Una de las intenciones, con la cristianización del rito, es que San Pedro abra las puertas del cielo, pero en realidad "lo que hace el alma es reproducir las vivencias de Homshuk, dios popoluca del maíz, cuando estuvo 21 días en la Tierra y creó el mundo", explicó el antropólogo.
Estos sones son una variante del son jarocho, expresión musical colonial enraizada en el Sotavento, una región que abarca los estados de Oaxaca, Tabasco y Veracruz, en el sur y este de México.
El son jarocho, propuesto en 2014 para ser declarado Patrimonio Inmaterial de la Humanidad, es una música alegre cuya máxima expresión es el fandango, que da nombre a una fiesta popular con música, canto, poesía y baile de influencia española.
Por el contrario, los sones de muertos y desaparecidos son más tristes, con un trasfondo religioso. Se tocan según lo que fue el fallecido: el son de la mantarraya para los pescadores, el del caballo para los barqueros, un fandanguillo si era mujer o el "sunosenanos" (el son de los enanos) para los niños.
Pueblos como el mexica o azteca, el popoluca y el tolteca creían que al morir el alma debía transitar siete inframundos, sorteando un bosque lleno de animales, un desierto o ríos, que pueden verse en varios códices poscoloniales, documentos pictográficos hechos por los indígenas.
"Al igual que en todas las sociedades, en el mundo prehispánico los individuos se niegan a morir.

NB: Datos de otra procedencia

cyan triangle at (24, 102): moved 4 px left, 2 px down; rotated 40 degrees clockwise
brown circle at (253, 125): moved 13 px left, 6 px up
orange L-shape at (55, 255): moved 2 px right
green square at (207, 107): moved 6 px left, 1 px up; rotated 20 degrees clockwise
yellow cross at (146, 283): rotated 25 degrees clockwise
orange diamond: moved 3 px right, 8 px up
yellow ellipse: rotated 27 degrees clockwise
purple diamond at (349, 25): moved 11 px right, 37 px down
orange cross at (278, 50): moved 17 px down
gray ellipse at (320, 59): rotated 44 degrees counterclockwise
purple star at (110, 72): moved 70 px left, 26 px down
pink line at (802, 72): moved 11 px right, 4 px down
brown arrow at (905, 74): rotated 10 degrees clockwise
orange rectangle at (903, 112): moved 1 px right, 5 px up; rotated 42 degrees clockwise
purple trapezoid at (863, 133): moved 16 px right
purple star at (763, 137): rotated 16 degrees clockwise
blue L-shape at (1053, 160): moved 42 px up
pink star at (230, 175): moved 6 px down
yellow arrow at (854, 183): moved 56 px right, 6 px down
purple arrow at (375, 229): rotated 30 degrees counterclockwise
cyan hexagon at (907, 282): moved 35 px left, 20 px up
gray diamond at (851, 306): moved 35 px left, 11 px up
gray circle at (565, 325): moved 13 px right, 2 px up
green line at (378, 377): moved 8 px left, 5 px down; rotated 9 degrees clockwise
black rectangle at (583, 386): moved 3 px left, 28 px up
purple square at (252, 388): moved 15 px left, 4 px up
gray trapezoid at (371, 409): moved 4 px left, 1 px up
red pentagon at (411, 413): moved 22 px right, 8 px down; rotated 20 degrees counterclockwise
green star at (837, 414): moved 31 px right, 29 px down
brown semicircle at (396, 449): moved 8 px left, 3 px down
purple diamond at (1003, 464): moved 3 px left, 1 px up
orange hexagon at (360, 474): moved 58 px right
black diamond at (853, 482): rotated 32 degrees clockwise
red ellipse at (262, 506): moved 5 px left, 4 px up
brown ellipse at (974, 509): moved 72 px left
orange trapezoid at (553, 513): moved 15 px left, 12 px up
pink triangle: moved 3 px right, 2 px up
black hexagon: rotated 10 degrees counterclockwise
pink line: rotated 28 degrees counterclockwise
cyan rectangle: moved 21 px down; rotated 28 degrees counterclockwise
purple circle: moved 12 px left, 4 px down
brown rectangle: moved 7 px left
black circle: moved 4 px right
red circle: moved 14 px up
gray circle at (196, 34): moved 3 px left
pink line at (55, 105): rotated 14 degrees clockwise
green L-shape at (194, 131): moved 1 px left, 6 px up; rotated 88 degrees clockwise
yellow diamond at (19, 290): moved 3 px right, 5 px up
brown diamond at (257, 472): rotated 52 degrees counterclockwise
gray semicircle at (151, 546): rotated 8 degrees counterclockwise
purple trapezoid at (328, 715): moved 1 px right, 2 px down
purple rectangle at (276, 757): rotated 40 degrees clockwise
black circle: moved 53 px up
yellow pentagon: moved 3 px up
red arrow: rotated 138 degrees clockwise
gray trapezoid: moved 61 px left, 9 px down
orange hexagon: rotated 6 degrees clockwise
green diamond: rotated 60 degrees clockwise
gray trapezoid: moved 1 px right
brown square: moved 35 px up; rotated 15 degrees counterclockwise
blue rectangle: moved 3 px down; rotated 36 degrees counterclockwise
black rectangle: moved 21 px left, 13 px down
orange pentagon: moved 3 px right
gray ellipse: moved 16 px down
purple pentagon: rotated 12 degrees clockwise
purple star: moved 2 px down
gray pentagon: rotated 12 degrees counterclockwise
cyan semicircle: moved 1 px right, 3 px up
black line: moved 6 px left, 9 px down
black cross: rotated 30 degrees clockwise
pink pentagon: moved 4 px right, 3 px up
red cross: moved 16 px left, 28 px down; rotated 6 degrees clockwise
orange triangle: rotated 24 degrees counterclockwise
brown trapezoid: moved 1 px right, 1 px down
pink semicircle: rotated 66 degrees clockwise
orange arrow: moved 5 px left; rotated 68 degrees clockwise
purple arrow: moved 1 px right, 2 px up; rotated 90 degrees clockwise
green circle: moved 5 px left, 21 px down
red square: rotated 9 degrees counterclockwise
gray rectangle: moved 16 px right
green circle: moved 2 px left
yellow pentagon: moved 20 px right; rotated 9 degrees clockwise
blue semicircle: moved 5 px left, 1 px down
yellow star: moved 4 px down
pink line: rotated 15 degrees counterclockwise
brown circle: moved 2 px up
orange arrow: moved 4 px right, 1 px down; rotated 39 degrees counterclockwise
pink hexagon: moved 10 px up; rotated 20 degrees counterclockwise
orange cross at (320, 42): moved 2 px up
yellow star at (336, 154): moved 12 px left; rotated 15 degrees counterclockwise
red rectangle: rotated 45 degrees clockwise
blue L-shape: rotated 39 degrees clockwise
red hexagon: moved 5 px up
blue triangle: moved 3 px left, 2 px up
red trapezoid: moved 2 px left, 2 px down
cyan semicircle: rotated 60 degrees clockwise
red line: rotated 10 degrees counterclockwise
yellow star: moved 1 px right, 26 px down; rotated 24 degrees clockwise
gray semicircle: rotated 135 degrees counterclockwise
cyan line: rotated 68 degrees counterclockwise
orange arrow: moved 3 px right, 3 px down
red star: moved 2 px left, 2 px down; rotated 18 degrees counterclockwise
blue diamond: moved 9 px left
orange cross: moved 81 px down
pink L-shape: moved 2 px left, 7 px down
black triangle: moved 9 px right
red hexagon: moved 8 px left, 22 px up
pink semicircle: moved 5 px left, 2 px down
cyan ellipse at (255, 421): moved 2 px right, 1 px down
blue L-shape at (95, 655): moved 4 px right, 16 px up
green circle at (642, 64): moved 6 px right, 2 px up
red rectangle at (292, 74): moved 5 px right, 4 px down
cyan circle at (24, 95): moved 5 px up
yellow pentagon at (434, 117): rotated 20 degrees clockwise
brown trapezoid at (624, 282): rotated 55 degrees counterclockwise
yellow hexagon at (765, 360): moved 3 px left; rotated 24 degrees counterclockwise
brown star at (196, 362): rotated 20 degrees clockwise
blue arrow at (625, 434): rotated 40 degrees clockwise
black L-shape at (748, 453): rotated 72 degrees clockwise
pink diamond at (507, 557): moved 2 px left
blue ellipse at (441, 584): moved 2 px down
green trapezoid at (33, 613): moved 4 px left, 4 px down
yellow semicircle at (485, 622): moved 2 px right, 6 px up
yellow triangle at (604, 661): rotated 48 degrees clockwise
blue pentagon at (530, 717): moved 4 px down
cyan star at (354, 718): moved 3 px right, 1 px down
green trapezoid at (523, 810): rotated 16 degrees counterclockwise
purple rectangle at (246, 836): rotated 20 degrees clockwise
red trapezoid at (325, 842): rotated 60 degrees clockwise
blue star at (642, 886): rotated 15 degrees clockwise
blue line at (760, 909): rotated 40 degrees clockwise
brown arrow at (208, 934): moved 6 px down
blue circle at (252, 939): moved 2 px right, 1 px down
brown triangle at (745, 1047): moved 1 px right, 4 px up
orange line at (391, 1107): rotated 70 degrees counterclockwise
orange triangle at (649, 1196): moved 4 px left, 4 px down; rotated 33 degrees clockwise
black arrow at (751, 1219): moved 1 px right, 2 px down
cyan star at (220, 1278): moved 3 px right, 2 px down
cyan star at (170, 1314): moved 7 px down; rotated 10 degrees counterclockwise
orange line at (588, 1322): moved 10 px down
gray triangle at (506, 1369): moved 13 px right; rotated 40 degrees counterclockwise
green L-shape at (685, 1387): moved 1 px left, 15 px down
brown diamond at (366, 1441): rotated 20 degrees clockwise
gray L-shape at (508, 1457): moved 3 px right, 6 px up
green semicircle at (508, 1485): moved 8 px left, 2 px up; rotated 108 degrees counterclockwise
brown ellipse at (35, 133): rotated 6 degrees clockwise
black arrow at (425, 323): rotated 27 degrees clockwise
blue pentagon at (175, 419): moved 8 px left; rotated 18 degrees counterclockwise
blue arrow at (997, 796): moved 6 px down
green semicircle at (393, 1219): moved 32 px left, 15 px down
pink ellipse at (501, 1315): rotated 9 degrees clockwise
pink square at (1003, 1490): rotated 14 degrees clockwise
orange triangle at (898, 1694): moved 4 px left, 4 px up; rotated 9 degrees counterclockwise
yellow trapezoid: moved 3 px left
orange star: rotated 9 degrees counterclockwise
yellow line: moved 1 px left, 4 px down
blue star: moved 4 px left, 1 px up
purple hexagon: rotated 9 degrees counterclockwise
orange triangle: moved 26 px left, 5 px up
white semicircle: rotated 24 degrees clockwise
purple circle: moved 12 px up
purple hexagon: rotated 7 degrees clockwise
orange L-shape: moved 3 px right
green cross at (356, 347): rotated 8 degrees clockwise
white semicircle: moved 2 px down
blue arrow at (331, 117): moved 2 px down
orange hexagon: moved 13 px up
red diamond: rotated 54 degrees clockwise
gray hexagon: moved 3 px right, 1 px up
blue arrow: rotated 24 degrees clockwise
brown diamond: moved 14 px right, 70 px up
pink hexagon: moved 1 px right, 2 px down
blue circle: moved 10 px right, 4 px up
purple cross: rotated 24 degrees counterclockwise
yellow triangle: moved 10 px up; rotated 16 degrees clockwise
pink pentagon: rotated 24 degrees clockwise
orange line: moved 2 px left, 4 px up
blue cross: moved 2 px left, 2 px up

Saben que ineludiblemente ese momento llegará, pero buscan la manera de evadirlo. Entonces se crean otros mundos de posibilidades para después de la muerte", plantea el arqueólogo Eduardo Matos Moctezuma en su libro "Muerte al filo de obsidiana", en el cual narra el antiquísimo vínculo de los mexicanos con la muerte.
Una de las expresiones más conocidas es la colorida celebración del Día de Muertos en noviembre, que fue declarada por la Unesco en 2008 Patrimonio Cultural de la Humanidad.
Los sones de muertos y aparecidos ejemplifican la cosmovisión que describe Matos Moctezuma. Se toca el son de la nube para que el fallecido tenga agua al pasar el desierto o el del chango para que pueda pasar el bosque.
No se conoce su origen, aunque se considera que estos sones datan del siglo XVII. Han sobrevivido por la tradición oral. No obstante, los especialistas alertan que cada vez son menos los lugares donde se practican y que poco a poco van desapareciendo los instrumentos para realizarlos o sus músicos.
Todo inicia con una misa en honor del fallecido. Luego se prepara una comida especial que comparten los asistentes y se juntan algunas de sus pertenencias. Los zapatos viejos y la ropa se tiran al arroyo, al igual que los sobrantes del festín, pues no se consideran basura si no la prueba de algo que cumplió su propósito dignamente.
En el mismo sitio "se ofrendan los sesos de un puerco para evitar que Joonchu, un enano de hule habitante de los montes, chupe el cerebro a quienes transgredieron las normas", narra Delgado.
El investigador del Instituto Nacional de Antropología e Historia de México se ha dedicado a estudiar estas expresiones culturales y es compilador del disco "Sones de muertos y aparecidos", editado en 2000, que reúne 23 piezas de esta tradición.